In the year 1000 some men of Burano found a floating big marble coffin. It is narrated that it was coming from “Magonza” passing throught the Sant’Erasmo’s harbour. Not even the most strong men of the island can fish out of water this miraculous object: only four children were able to do this, thanks to their cleanness.
The coffin was housing the corpses of St. Albano, St. Domenico and St. Orso and a small wine barrel also named the “Bottazzo di S. Albano”. From that moment on the three memorabilias, in conjunction with Santa Barbara’s one, became the patron saint of Burano.
The retrieval of this coffin aroused the envy of Muranesi (the inhabitants of Murano, the near island) because they thought that it had some “miraculous powers”. So they stole the small wine barrel, but it had not any special effect in their island; today the “bottazzo” is in San Donato’s Church in Murano and it’s impressed upon the stone.
St. Albano's Arm.
Initially St. Albano’s memorabilia was made of gold, but beacuse of the cost of venetian petilence, it was fused and replaced with a copper one which, tarnishing, became brownish and was called “brasso de pègoa” (pitched arm): by this name Murano and Venice’s inhabitants mocked Burano’s ones.

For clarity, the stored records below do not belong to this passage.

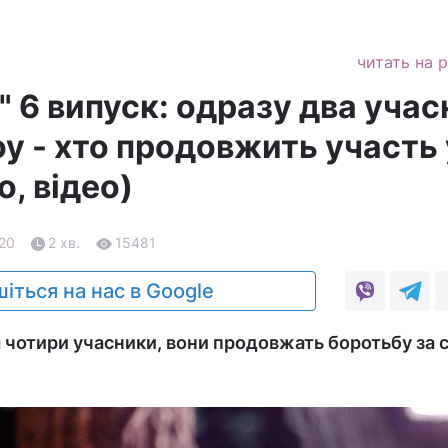
читать на 
 6 випуск: одразу два уча
у - хто продовжить участь 
о, відео)
.20
2 хв.
15481
іться на нас в Google
 чотири учасники, вони продовжать боротьбу за 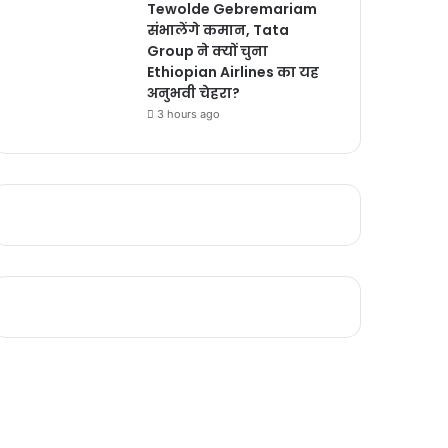
Tewolde Gebremariam
संभालेंगे कमान, Tata
Group ने क्यों चुना
Ethiopian Airlines का यह
अनुभवी चेहरा?
3 hours ago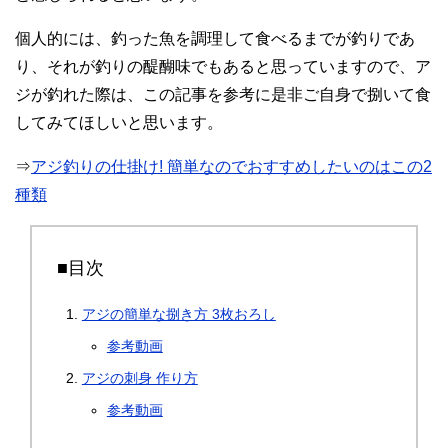
個人的には、釣った魚を調理して食べるまでが釣りであ
り、それが釣りの醍醐味でもあると思っていますので、ア
ジが釣れた際は、この記事を参考に是非ご自身で捌いて食
してみてほしいと思います。
⇒
アジ釣りの仕掛け! 簡単なのでおすすめしたいのはこの2
種類
■目次
アジの簡単な捌き方 3枚おろし
参考動画
アジの刺身 作り方
参考動画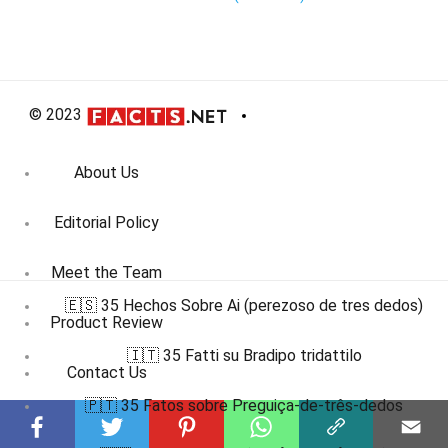
© 2023
About Us
Editorial Policy
Meet the Team
🇪🇸 35 Hechos Sobre Ai (perezoso de tres dedos)
Product Review
🇮🇹 35 Fatti su Bradipo tridattilo
Contact Us
🇵🇹 35 Fatos sobre Preguiça-de-três-dedos
Write For Us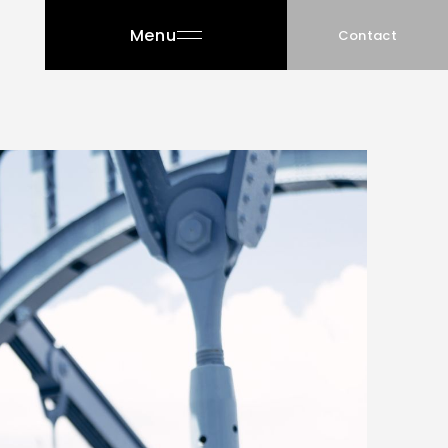
Menu
Contact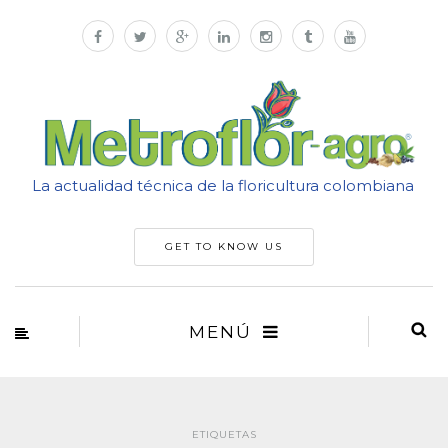
La actualidad técnica de la floricultura colombiana
GET TO KNOW US
MENÚ
ETIQUETAS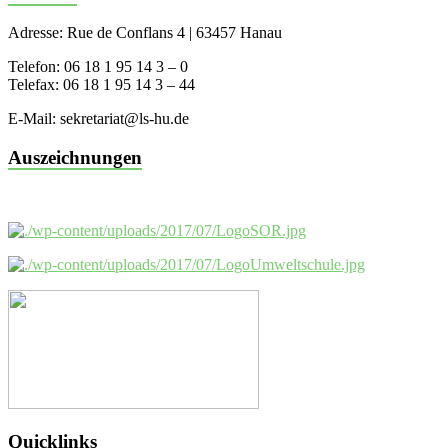
Adresse: Rue de Conflans 4 | 63457 Hanau
Telefon: 06 18 1 95 14 3 – 0
Telefax: 06 18 1 95 14 3 – 44
E-Mail: sekretariat@ls-hu.de
Auszeichnungen
Quicklinks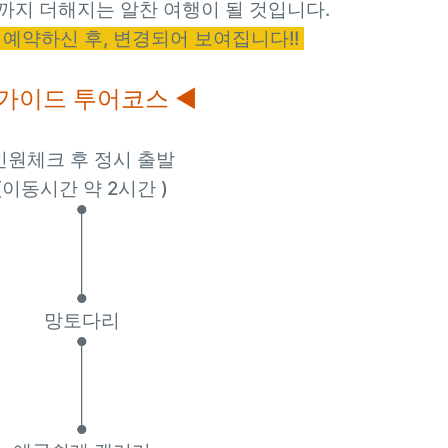
까지 더해지는 알찬 여행이 될 것입니다.
은 예약하신 후, 변경되어 보여집니다!!
가이드 투어코스 ◀
인원체크 후 정시 출발
(이동시간 약 2시간 )
망토다리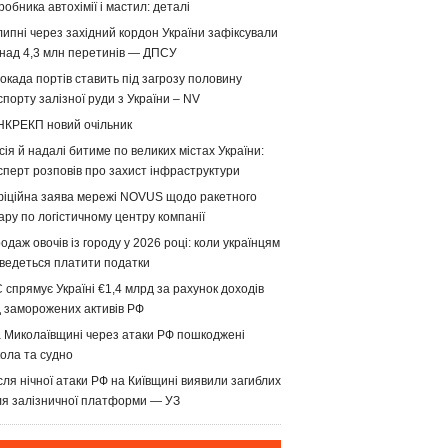
робника автохімії і мастил: деталі
липні через західний кордон України зафіксували
над 4,3 млн перетинів — ДПСУ
окада портів ставить під загрозу половину
спорту залізної руди з України – NV
НКРЕКП новий очільник
сія й надалі битиме по великих містах України:
сперт розповів про захист інфраструктури
іційна заява мережі NOVUS щодо ракетного
ару по логістичному центру компанії
одаж овочів із городу у 2026 році: коли українцям
ведеться платити податки
 спрямує Україні €1,4 млрд за рахунок доходів
д заморожених активів РФ
 Миколаївщині через атаки РФ пошкоджені
ола та судно
сля нічної атаки РФ на Київщині виявили загиблих
ля залізничної платформи — УЗ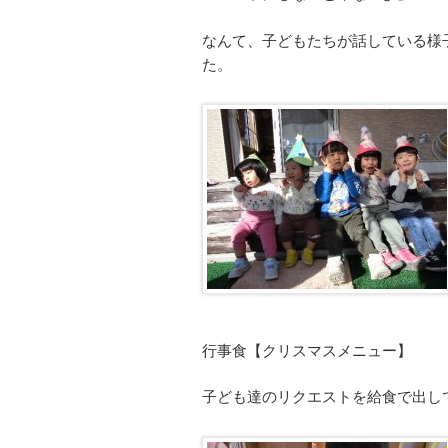
なんて、子どもたちが話している様
た。
行事食【クリスマスメニュー】
子ども達のリクエストを給食で出し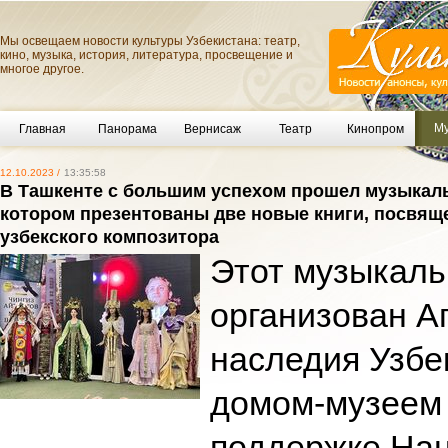
Мы освещаем новости культуры Узбекистана: театр,
кино, музыка, история, литература, просвещение и
многое другое.
Му
Главная
Панорама
Вернисаж
Театр
Кинопром
12.10.2023 /
13:35:58
В Ташкенте с большим успехом прошел музыкал
котором презентованы две новые книги, посвящ
узбекского композитора
Этот музыкаль
организован А
наследия Узбе
домом-музеем
поддержке Нац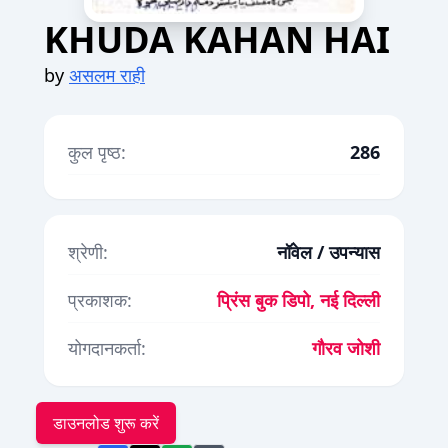
KHUDA KAHAN HAI
by
असलम राही
कुल पृष्ठ:
286
श्रेणी:
नॉवेल / उपन्यास
प्रकाशक:
प्रिंस बुक डिपो, नई दिल्ली
योगदानकर्ता:
गौरव जोशी
डाउनलोड शुरू करें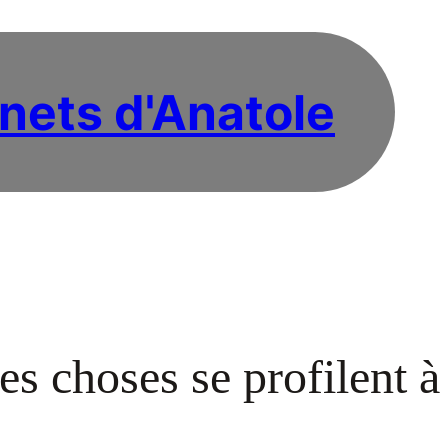
nets d'Anatole
s choses se profilent à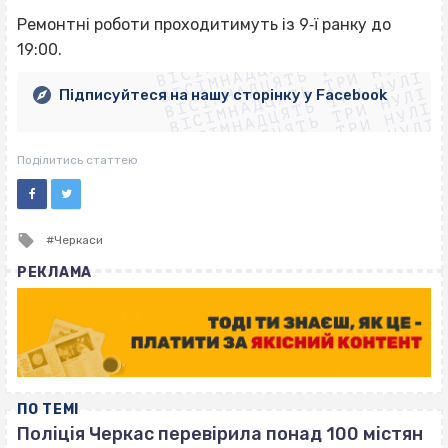
ВІСІМНАДЦЯТЬ ТРИ НУЛІ
Ремонтні роботи проходитимуть із 9‐ї ранку до
ВІСІМНАДЦЯТЬ ТРИ НУЛІ
ВІСІМНАДЦЯТЬ ТРИ НУЛІ
19:00.
ВІСІМНАДЦЯТЬ ТРИ НУЛІ
ВІСІМНАДЦЯТЬ ТРИ НУЛІ
ВІСІМНАДЦЯТЬ ТРИ НУЛІ
Підписуйтеся на нашу сторінку у Facebook
ВІСІМНАДЦЯТЬ ТРИ НУЛІ
ВІСІМНАДЦЯТЬ ТРИ НУЛІ
Поділитись статтею
Tagged
Черкаси
with
РЕКЛАМА
ПО ТЕМІ
Поліція Черкас перевірила понад 100 містян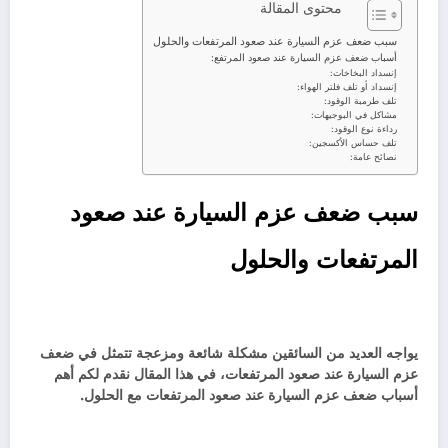
محتوى المقالة
سبب ضعف عزم السيارة عند صعود المرتفعات والحلول
أسباب ضعف عزم السيارة عند صعود المرتفع:
إنسداد البخاخات:
إنسداد أو تلف فلتر الهواء:
تلف طرمبة الوقود:
مشاكل في البوجيهات:
رداءة نوع الوقود:
تلف حساس الأكسجين:
نصائح عامة:
سبب ضعف عزم السيارة عند صعود
المرتفعات والحلول
يواجه العديد من السائقين مشكلة شائعة ومزعجة تتمثل في ضعف
عزم السيارة عند صعود المرتفعات، في هذا المقال نقدم لكم أهم
أسباب ضعف عزم السيارة عند صعود المرتفعات مع الحلول.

Wise old men of the island have another version of this legend. As a matter of fact it seems that long ago a jeweller went ashore and he proposed to buranelli, wedded to their patron saints, to give him all their own gold to fuse it and create an arm in honor of St. Albano. The inhabitants of Burano willingly accepted this proposal and the work was made. When Summer arrived, from the sculpture began to ooze a dark matter; so the buranelli understood to have been mocked, because the arm was not made fully of gold, but inside of it there was only pitch. In the meanwhile the jeweller was runned away and the buranelli became the laughing stock of the other near islands' inhabitants.
The Legend of Lace.
One of the most famous legends about Burano narrates that an ancient betrothed fisherman, while he was fishing outside the lagoon, in the east sea, hold up to a siren who tried to entice him by her canto. So he received a gift from sirens' queen, enchanted by his faithfulness: the siren thumped the side of the boat by her tall, creating a foam from which a wedding veil developed.
Came back home opportune in the day of marriage, he gave the gift to his fiancée. She was admired and envied from all the young ladies of the island, whereupon they begin to imitate the lace of the wedding veil employing needle-and-thread more and more thin, hoping to create a even more beautiful lace for their wedding dresses.